As one might expect, The Art of the Deal has been the subject of extensive academic scrutiny. One insightful analysis comes from George Wu in the Chicago Booth Review. A crucial takeaway from his commentary is that Trump perceives negotiation as a zero-sum game with clear winners and losers. While this can occasionally be the case, such an approach falters when cooperation is necessary.
Wu articulates that the combative tone prevalent in Trump’s negotiation style overlooks a vital aspect of successful negotiation: the importance of relationships and the process of uncovering joint gains.

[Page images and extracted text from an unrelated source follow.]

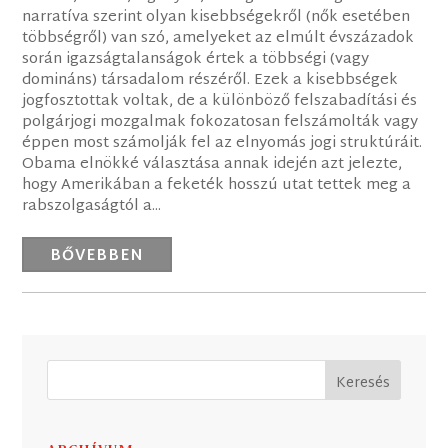
narratíva szerint olyan kisebbségekről (nők esetében
többségről) van szó, amelyeket az elmúlt évszázadok
során igazságtalanságok értek a többségi (vagy
domináns) társadalom részéről. Ezek a kisebbségek
jogfosztottak voltak, de a különböző felszabadítási és
polgárjogi mozgalmak fokozatosan felszámolták vagy
éppen most számolják fel az elnyomás jogi struktúráit.
Obama elnökké választása annak idején azt jelezte,
hogy Amerikában a feketék hosszú utat tettek meg a
rabszolgaságtól a...
BŐVEBBEN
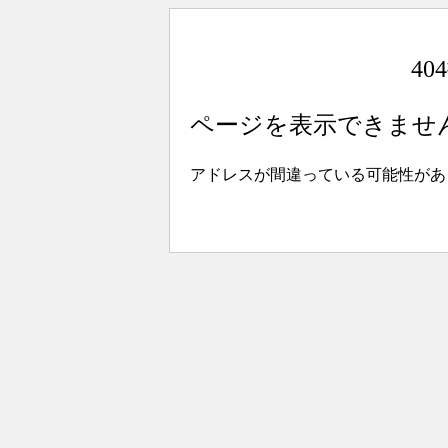
4
ページを表示できませ
アドレスが間違っている可能性があ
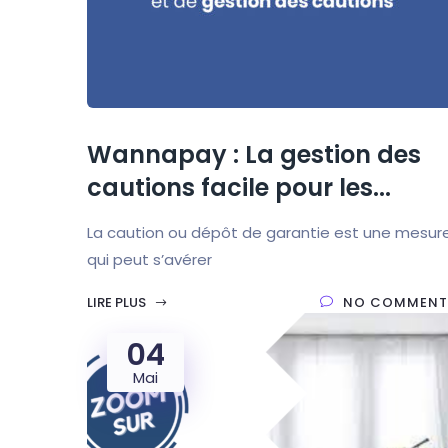
Wannapay : La gestion des
cautions facile pour les...
La caution ou dépôt de garantie est une mesur
qui peut s’avérer
LIRE PLUS
NO COMMENT
04
Mai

Relationships are integral to negotiations since, in most significant business scenarios, the final agreement merely outlines the potential value of a deal. The real value is realized during the implementation phase, which is contingent upon individuals’ ability to collaborate.
I often observe a stark contrast between sports and business: in sports, a winner and a loser must emerge, whereas, in sustainable business relationships, both parties must benefit. Regrettably, business is frequently depicted in films and television as combative—and often unethically so—undermining trust in the market economy. So why do people continue to engage in business with Donald Trump, despite his well-known approach? The only explanation I can provide comes from a friend who dined with him around thirty years ago. This friend was running an investment company, and Trump sought financing. When I inquired about Trump’s demeanor, my friend replied, “Exactly as he is now.” I then asked, “So did you complete the deal?” to which he responded, “Er, no.”